Yuan Internationalisation and Bitcoin

On October 1st of this year, the IMF added the Chinese Yuan (CNY) to the Special Drawing Rights (SDR) basket of currencies. Only Big Boy currencies are included, and now China is part of the club. USD, GBP, JPY, EUR, and now CNY make up the basket.

The IMF could not ignore the currency of the world’s second largest economy. In order to be considered, China pledged to speed up the internationalisation of the CNY. That meant gradually opening up its capital account, and allowing the market to determine the value of the CNY.

China isn’t one to follow diktats of foreign countries to the letter. Beijing believes the addition of the CNY to this basket is a symbolic step towards legitimising their economy, and the methods by which they manage it.

The question now is whether China will play ball given that it is in the club. The Yuan has depreciated over 7% in the past 12 months. Everyone agrees that the Yuan will need to weaken. The question is the pace and eventual magnitude of depreciation.

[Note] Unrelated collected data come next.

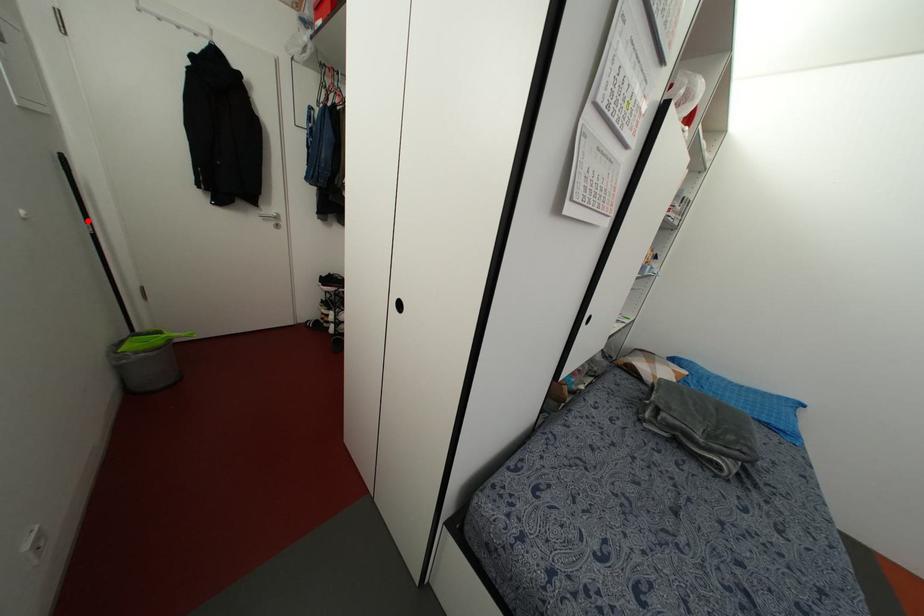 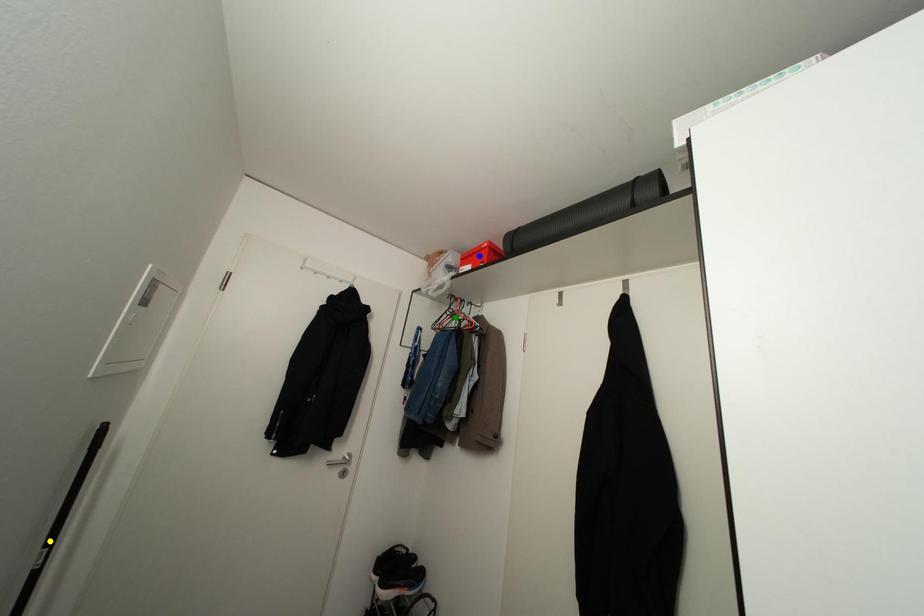 Question: I am providing you with two images of the same scene from different viewpoints. A red point is marked on the first image. You are given multiple points on the second image. Which point in image 2 represents the same 3d spot as the red point in image 1?

Choices:
 (A) green point
 (B) yellow point
 (C) blue point

Answer: (B) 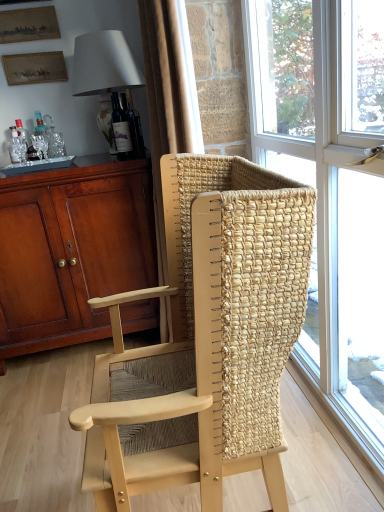 At what (x,y) coordinates should I click in order to perform the action: click on free spot to the right of matte glass bottle at upper center. Please return your answer as a coordinate pair (x, y). The width and height of the screenshot is (384, 512). Looking at the image, I should click on (140, 156). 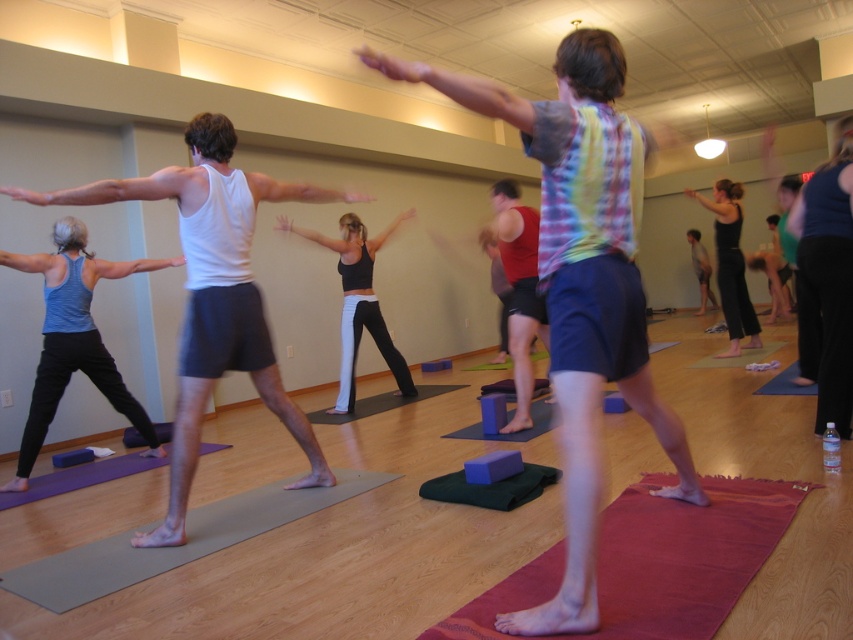 You are a photographer standing at the front of the yoga studio. You want to take a photo that includes both the point at (440, 625) and the point at (523, 340). Which point is closer to your camera?

Point at (440, 625) is closer to the camera than point at (523, 340).

You are a photographer positioned at the entrance of the studio. You want to take a photo that includes both the plaid fabric shirt at center and the black matte leggings at center. Given that your camera has a maximum focus range of 3 meters, will you be able to capture both subjects in focus?

The plaid fabric shirt at center and the black matte leggings at center are 3.14 meters apart from each other. Since the distance between them exceeds the camera focus range of 3 meters, the photographer cannot capture both subjects in focus simultaneously. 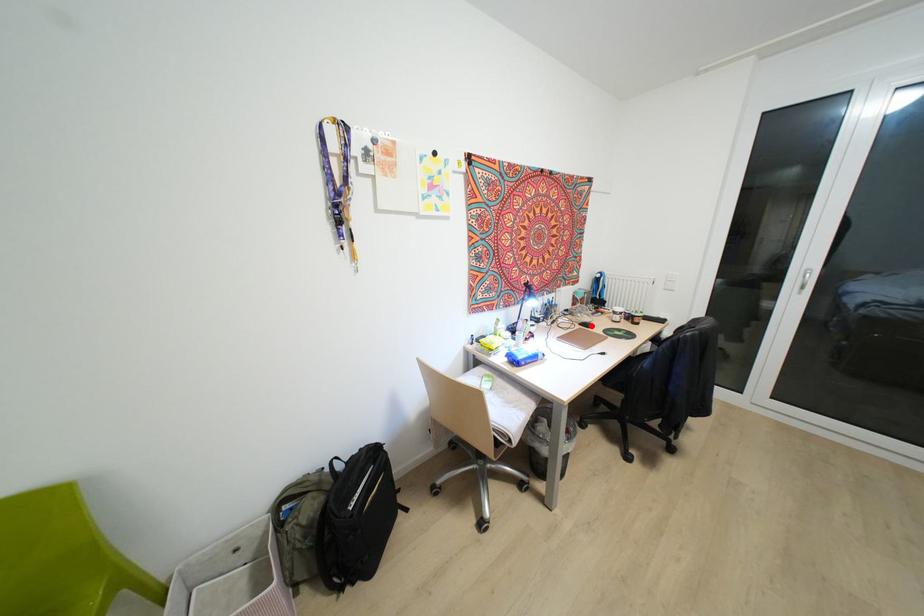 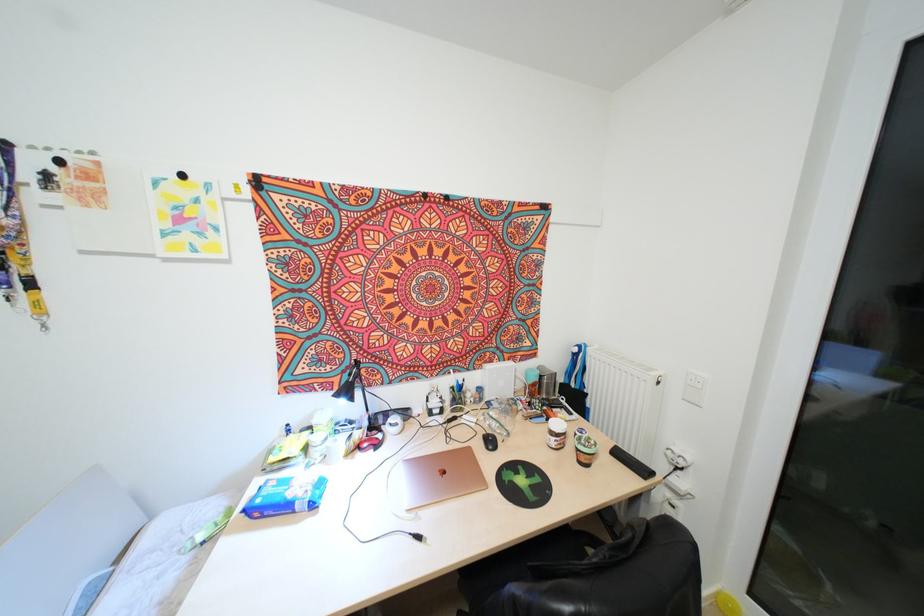 Question: I am providing you with two images of the same scene from different viewpoints. In image1, a red point is highlighted. Considering the same 3D point in image2, which of the following is correct?

Choices:
 (A) It is closer
 (B) It is farther

Answer: (B) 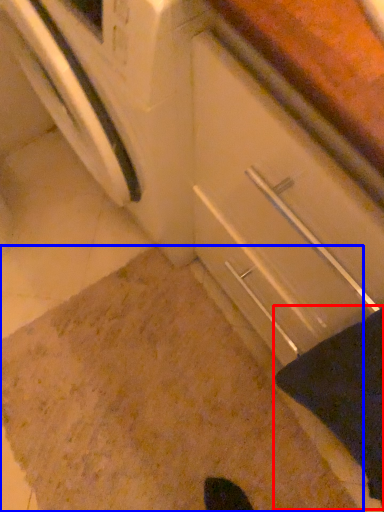 Question: Which of the following is the closest to the observer, blanket (highlighted by a red box) or granite (highlighted by a blue box)?

Choices:
 (A) blanket
 (B) granite

Answer: (A) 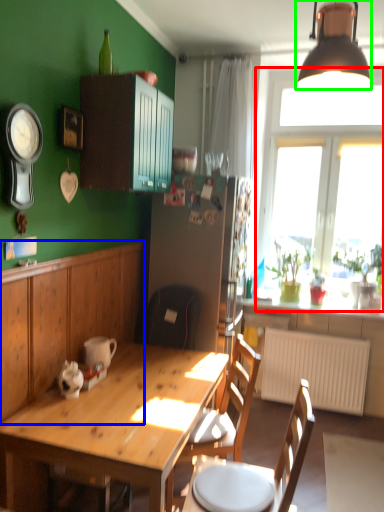 Question: Which object is positioned farthest from window (highlighted by a red box)? Select from cabinetry (highlighted by a blue box) and lamp (highlighted by a green box).

Choices:
 (A) cabinetry
 (B) lamp

Answer: (A) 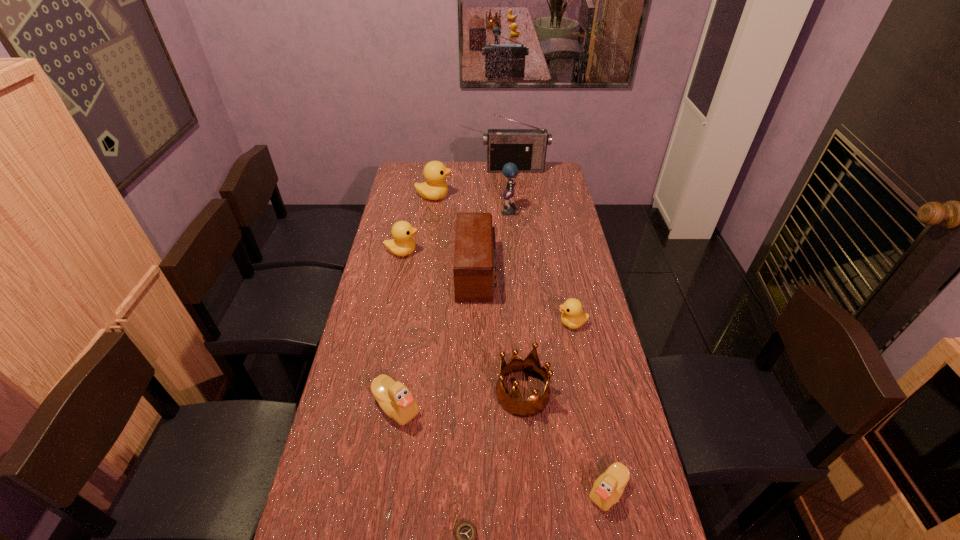 Locate an element on the screen. Image resolution: width=960 pixels, height=540 pixels. vacant space located on the face of the ninth nearest object is located at coordinates (494, 196).

Find the location of a particular element. Image resolution: width=960 pixels, height=540 pixels. vacant space located 0.050m on the front-facing side of the nearer radio receiver is located at coordinates (509, 273).

You are a GUI agent. You are given a task and a screenshot of the screen. Output one action in this format:
    pyautogui.click(x=<x>, y=<y>)
    Task: Click on the vacant area situated on the left of the crown
    
    Given the screenshot: What is the action you would take?
    (439, 393)

Identify the location of vacant area located 0.300m on the face of the fourth nearest duck. This screenshot has height=540, width=960. (492, 252).

Locate an element on the screen. vacant space located 0.150m at the beak of the farther beige duck is located at coordinates (385, 484).

The width and height of the screenshot is (960, 540). What are the coordinates of `free region located 0.260m on the face of the third nearest duck` in the screenshot? It's located at (482, 323).

The image size is (960, 540). What are the coordinates of `blank space located on the face of the third nearest duck` in the screenshot? It's located at (456, 323).

Where is `vacant space positioned on the face of the third nearest duck`? The height and width of the screenshot is (540, 960). vacant space positioned on the face of the third nearest duck is located at coordinates (459, 323).

This screenshot has height=540, width=960. I want to click on free region located at the beak of the smaller beige duck, so click(448, 491).

This screenshot has width=960, height=540. I want to click on vacant area situated 0.200m at the beak of the smaller beige duck, so click(508, 491). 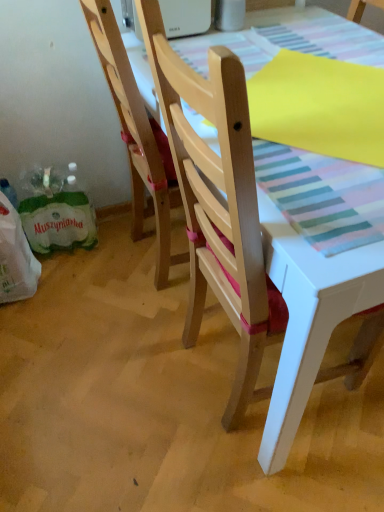 Question: Is green paper shopping bag at lower left closer to camera compared to wooden chair at center, the second chair when ordered from left to right?

Choices:
 (A) yes
 (B) no

Answer: (B)

Question: From a real-world perspective, is green paper shopping bag at lower left below wooden chair at center, the second chair when ordered from left to right?

Choices:
 (A) no
 (B) yes

Answer: (B)

Question: Does green paper shopping bag at lower left come behind wooden chair at center, the second chair when ordered from left to right?

Choices:
 (A) yes
 (B) no

Answer: (A)

Question: Can you confirm if green paper shopping bag at lower left is positioned to the left of wooden chair at center, acting as the first chair starting from the right?

Choices:
 (A) yes
 (B) no

Answer: (A)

China is addicted to credit fueled growth. Beijing recognises the problem, but credit growth continues. Someone will need to bear the losses. It will either be the heavy industry, or the household sector. The problem for Beijing is that the heavy industry sector is politically powerful, and more importantly employs millions of workers. Social unrest will not be tolerated. The number one goal of the Communist Party of China is to remain in power. As such, state owned banks are still directing loans to zombie state owned industrial companies and the property sector.

China cannot continue to print money and defend the Yuan from massive depreciation at the same time. Companies and individuals are fleeing the coming domestic inflation by exporting their capital abroad. I argue that in the absence of the IMF SDR review period and inclusion, China would have depreciated the Yuan much more already. China would have lost “Face” internationally if they sliced the Yuan by 30%, while at the same time applying to be a global reserve currency. If you have lived in this part of the world long enough, you know that losing “Face” outwardly is to be avoided at all costs.

Those who look to official figures of FX reserves as evidence that capital outflow is waning are being fooled. Chinese companies continue to do massive M&A deals globally. Chinese citizens continue to levitate luxury property markets across the globe. Vancouver recently implemented a 15% foreigner property tax to deter the ravenous Chinese.

Now that China has officially joined the club. They are free to monkey hammer their currency lower just like the Fed, ECB, BOJ, and BOE do, and not lose “Face” doing it. Quantitative easing is just a fancy name for money printing. Western central bankers are masters at it, and now China will openly play the game as well.

Traders will be watching the PBOC’s 9:15am reference rate closely. The PBOC’s actions in the first week after the inclusion will help frame expectations for future actions. Now that Fed rate hike odds for November and December are rising, I expect the PBOC to come out guns blazing. A year end USDCNY rate of 7.00 is definitely in the cards.

Don’t forget about Europe. One or more banks might meet the reaper in Q4. The PBOC will need to inject more money to mitigate any contagion risk spreading to Chinese financial markets. The Golden Week calm is a chimera. Next week the fun begins again.

The trend is clear. CNY down, Bitcoin up. If the PBOC begins Q4 by slicing the Yuan, Bitcoin will be jolted from the doldrums. The path to $1,000 will be paved with depreciating Renminbi.